We can’t talk about Turkish food without mentioning their famous kebabs and of course Gaziantep has it’s own versions of those too. The Kilis Kebab is a bit different, the meat is ground and then cooked in a pan in the oven rather than the traditional method on a grill. Turkish grown pomegranate fruit is featured again in the Sarımsak Kebabı, mixed with beef and garlic. Of course, they have also found a way to incorporate their famous pistachio nuts too with the Simit Kebab where you will find a mixture of meat and bulgur smothered in a pistachio puree.
While fish doesn’t make it onto the registered dish list, vegetarian dishes are plentiful. Sebzeli Peynir Böreği is a delicious omelette-like dish, potatoe, red peppers, onions, zucchini and feta cheese are bound together with eggs in a pan and then baked in the oven, reminiscent of a Spanish tortilla. Onion kebabs are also popular, or perhaps the Malhutalı Köfte, meatballs of lentil and bulgur, would be a more interesting choice. Salads are served with everything and one that must be tried and accompanied with delicious bread is the Antep Salat, a spicy tomato salad found in meze menus all over Turkey. Maş Piyazı is a spicy and seasoned green bean salad and a great dish as part of a meze or as a vegetable accompaniment to another dish.

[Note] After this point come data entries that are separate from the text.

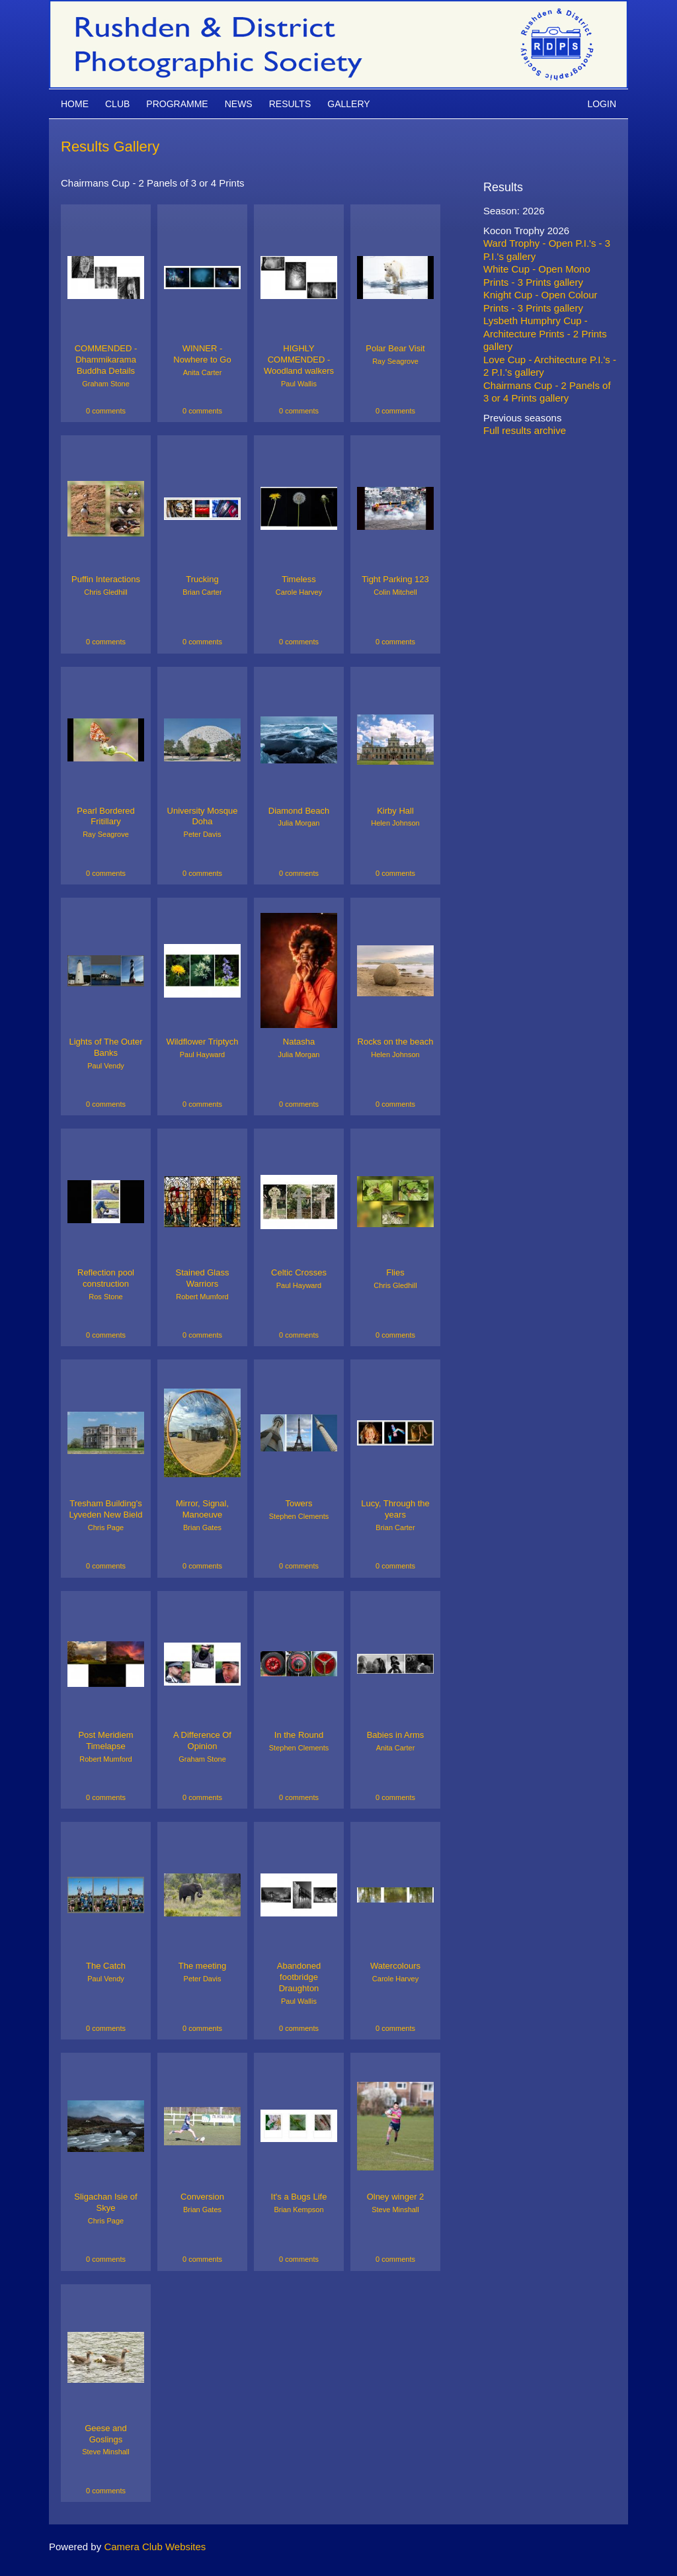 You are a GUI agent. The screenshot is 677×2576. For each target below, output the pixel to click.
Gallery (348, 104)
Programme (177, 104)
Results (290, 104)
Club (117, 104)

Lahmacun also deserves a mention as the Anatolian answer to pizza or pide. This snack food can also be found all over Turkey. Thinner and rounder than a pide, this dough base is topped with meat and vegetables and sometimes cheese too. It is truly a delicious meal and very satisfying after a night of drinking raki! One last dish to get you salivating would be Peynirli İrmik Helvası, a beautiful dessert, semolina based with lots of sugar and cottage cheese. Turkey is known for its extremely sweet treats and alongside Turkish Delight and of course Baklava, Peynirli İrmik Helvası doesn’t disappoint and is a favourite among Turks, particularly in Gaziantep.

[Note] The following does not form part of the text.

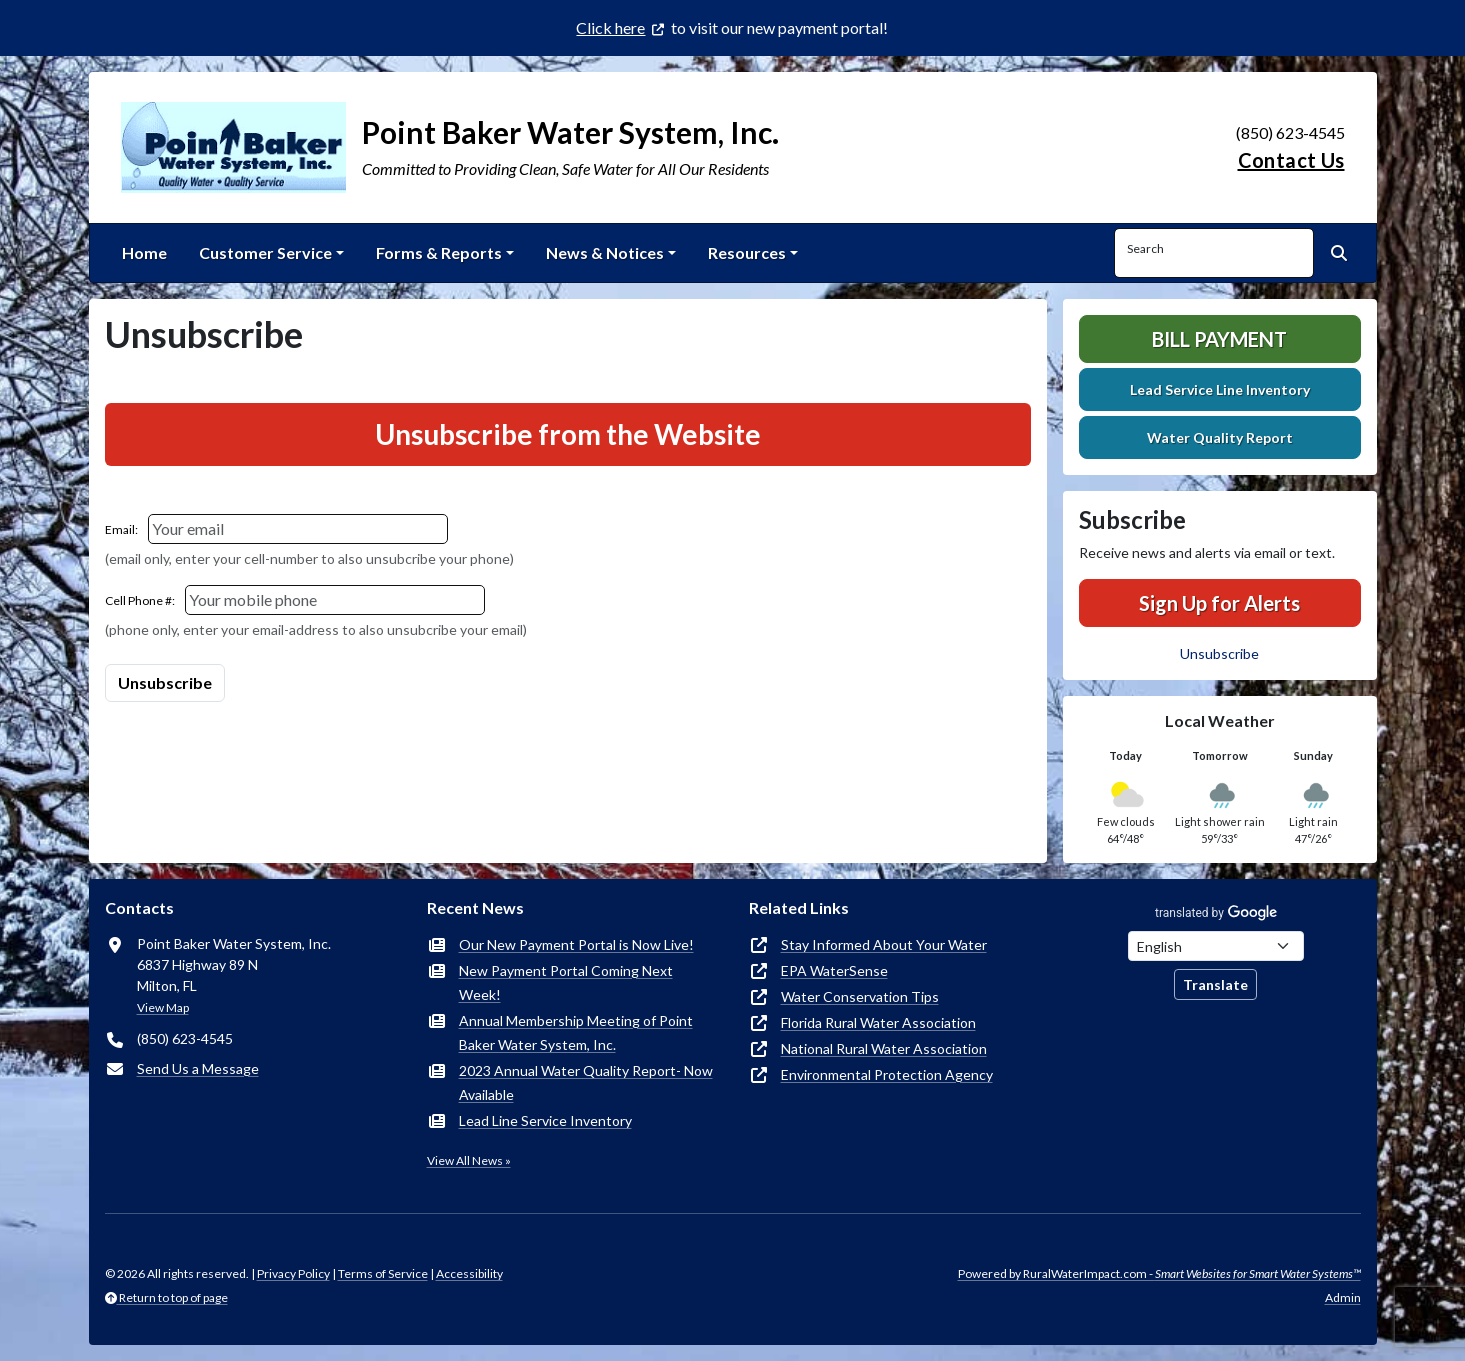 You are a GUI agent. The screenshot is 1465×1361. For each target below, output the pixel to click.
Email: (121, 529)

Are you reaching for your Turkish recipe book now? If you live in Turkey, or you are lucky enough to own a property in Turkey and visit this wonderful country regularly, visiting Gaziantep is a must do for your bucket list. If you can’t make it over to the food capital of the world, there are plenty of examples of wonderful Gaziantep restaurants in all of the popular destinations in Turkey.

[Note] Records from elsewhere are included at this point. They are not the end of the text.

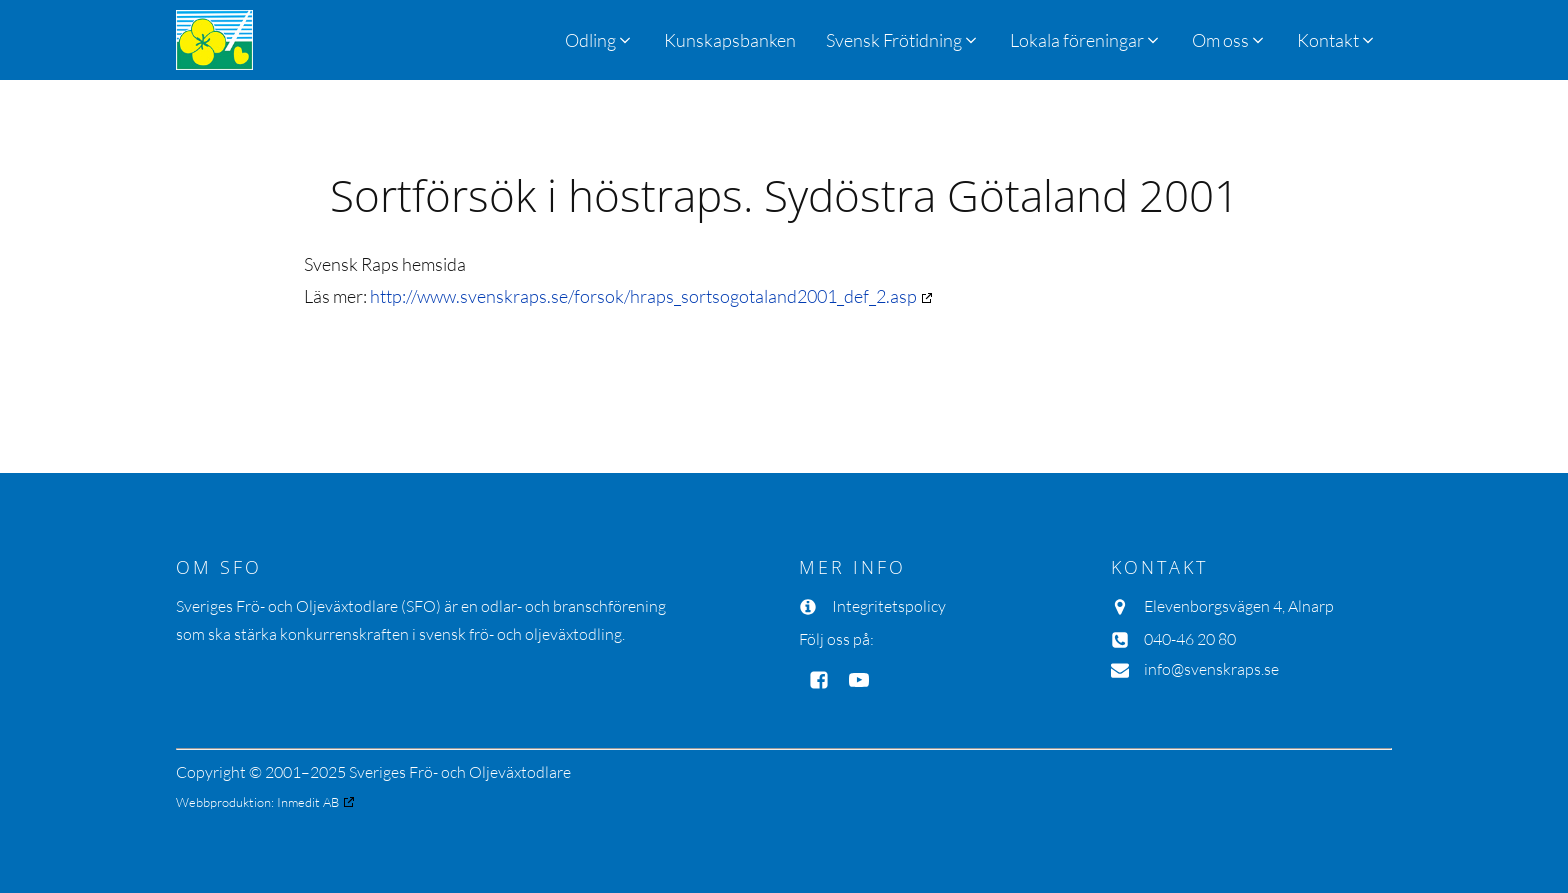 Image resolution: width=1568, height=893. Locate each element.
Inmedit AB (308, 802)
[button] (903, 40)
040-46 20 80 (1190, 639)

Istanbul plays host to dozens of highly recommended restaurants where you can try all of these wonderful dishes. ‘Develi’ is one of the most renowned names in the kebab business in Istanbul and you are never far from one of their ten branches in the city. If you start to get hungry while shopping in the Grand Bazaar, try the Ali Nazik Kebab at ‘Gaziantep Burç Oçkakbaşı’. Located in a quiet side-alley amongst the hustle and bustle of the Grand Bazaar, you will find authentic Gaziantep fare at very reasonable prices and the staff are amazing too!
In Antalya, the simply named ‘Gaziantep Restaurant’ will serve you traditional dishes. If you live in Izmir, or happen to be visiting, you can find authentic Antep Baklava, made in Gaziantep at the small and unassuming restaurant ’27 Gaziantep Mutfağı’.
If you happen to be in the Fethiye area, there are three Gaziantep style restaurants which are highly recommended by locals,’Yöresel Gaziantep Gida Pazari’, run by the Kaplan family who are originally from Gaziantep and ‘Paşa Kebap’ has chefs originally from Gaziantep and claim to only cook their kebabs the traditional way. Lastly, for traditional baklava and ice cream after your kebab at ‘Paşa Kebap’, wander next door to ‘Gaziantep Ulaşlıoğlu Baklavaları’, a chic eatery adorned with copper-ware and Yemeni sandals, drawing you into Gaziantep culture straightaway.
You’ll feel like you’re in the world’s capital of food the minute you step through the door!